De plus, un rapport accuse la Chine de destruction de milliers de mosquées.

La communauté internationale et les ONG de défense des droits de l’Homme dénoncent aussi une campagne de stérilisation massive des femmes ouïghoures.

 

Depuis plusieurs années, le Xinjiang fait l’objet d’un strict contrôle sécuritaire au nom de la lutte contre les attaques terroristes attribuées à des membres de l’ethnie ouïgoure (2013-2014 notamment).

 

Pékin utilise son pouvoir pour attaquer les mécanismes internationaux de protection des droits humains, estime l’organisation Human Rights Watch, qui dénonce l’inaction, voire la complicité d’autres pays.

 

En effet, malgré une maltraitance systémique, 46 pays ont signé une déclaration proclamant leur soutien à la politique de Pékin sur le sujet.

Parmi ces pays, de nombreux pays musulmans.

 

L’indifférence de la communauté internationale est forte sur ce sujet, si l’on compare aux sanctions promptement décidées contre des pays comme la Biélorussie ou la Russie.

 

HRW accuse gouvernements, entreprises et universités de préférer se taire plutôt que de risquer de perdre l’accès à l’immense marché chinois. 

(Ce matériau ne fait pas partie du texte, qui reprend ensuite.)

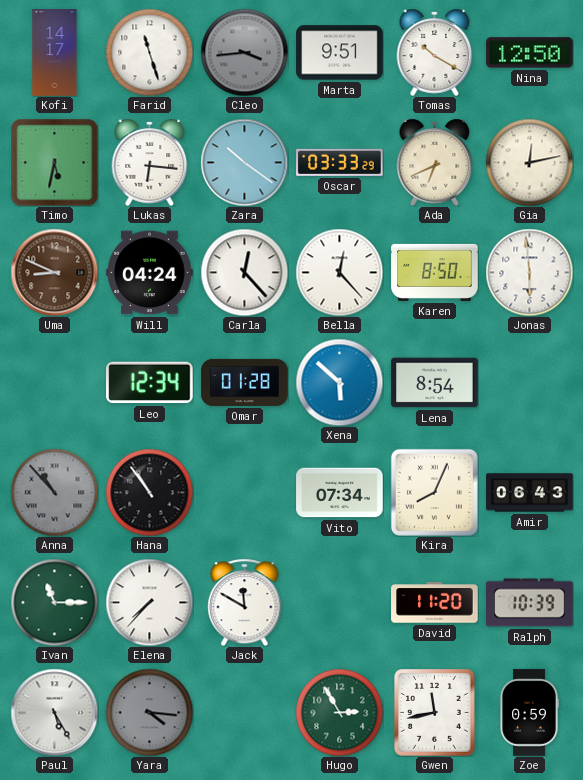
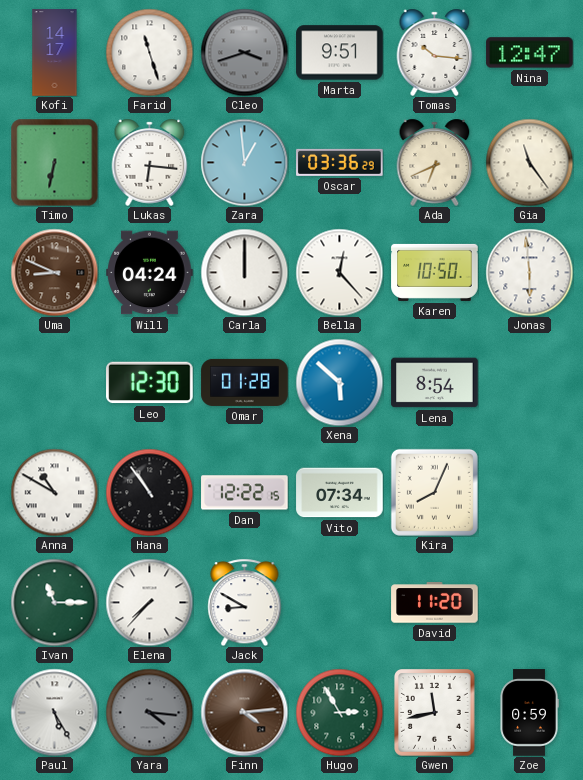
Cleo: 3:44 -> 3:42
Tomas: 10:20 -> 10:16
Nina: 12:50 -> 12:47
Timo: 5:32 -> 6:32
Zara: 10:21 -> 12:59
Oscar: 03:33 -> 03:36
Gia: 12:13 -> 11:24
Carla: 12:23 -> 12:00
Karen: 8:50 -> 10:50
Leo: 12:34 -> 12:30
Anna: 10:53 -> 10:50
Anna dial: grey -> white
Dan: none -> 12:22
Amir: 06:43 -> none
Jack: 11:50 -> 8:50
Ralph: 10:39 -> none
Finn: none -> 4:14
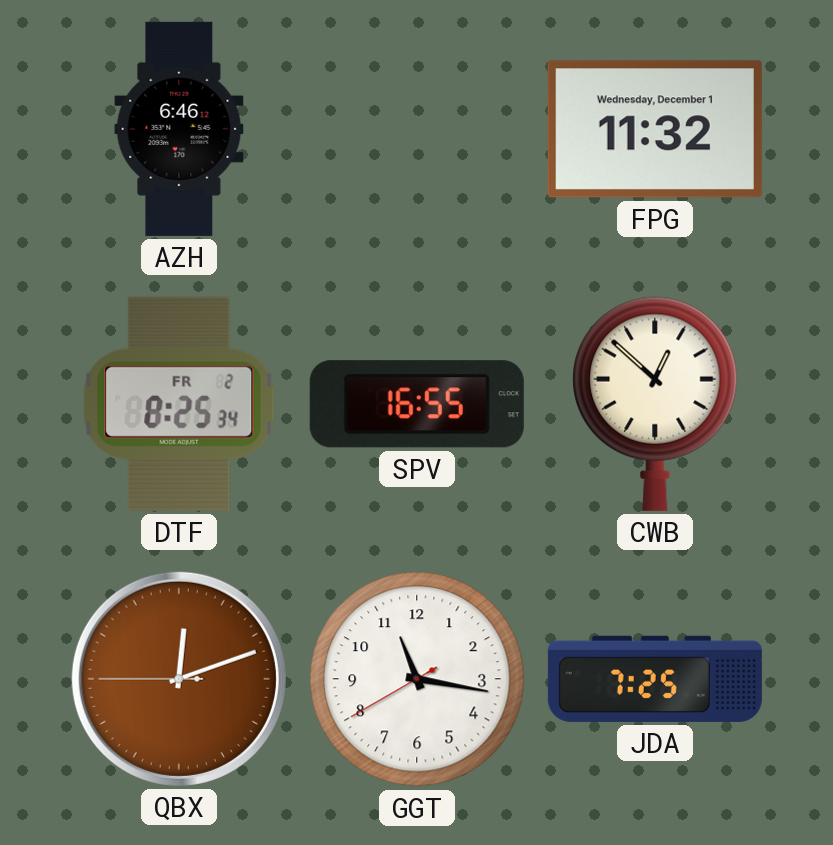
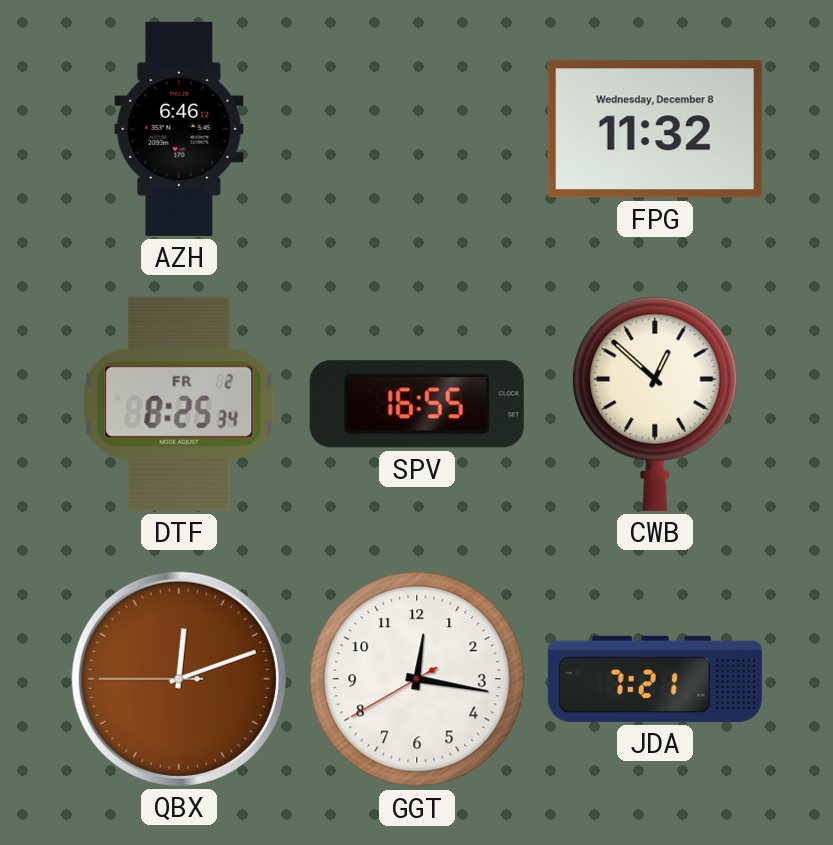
FPG date: Wednesday, December 1 -> Wednesday, December 8
GGT: 11:16 -> 12:16
JDA: 7:25 -> 7:21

Human Rights Watch appelle les démocraties à s’unir.

 

Les États-Unis, en conflit pour de nombreuses raisons avec la Chine (surtout la guerre commerciale), vont interdire l’importation de certaines marchandises produites au Xinjiang.

L’Union européenne, de son côté, réfléchit à des sanctions.

 

À la tribune de l’ONU, le 6 octobre, les Occidentaux, emmenés par l’Allemagne, ont protesté contre un manque de respect des droits humains des Ouïghours au Xinjiang, ainsi que dans la province autonome de Hong Kong, ce qu’a violemment rejeté Pékin.

 

 

Rappel du contexte au Tibet

 

Comme au Xinjiang, Pékin veut « siniser » le Tibet.

Sa technique : envoyer des dizaines de milliers de ruraux pauvres travailler en usine. Le dispositif vise à sortir de force plus de 500 000 travailleurs ruraux de la pauvreté.

 

Le contrôle sur ces populations est de plus en plus total, alors que jusqu’à présent leur système était plutôt fondé sur une certaine autonomie locale. Les fermiers ne sont pas forcément pauvres : il est en réalité difficile de déterminer leurs revenus, car le troc est habituel.

 

Leur culture traditionnelle est complètement détruite.

Comme au Xinjiang, le développement économique sert de paravent à un contrôle plus étroit que jamais sur les consciences, et la culture.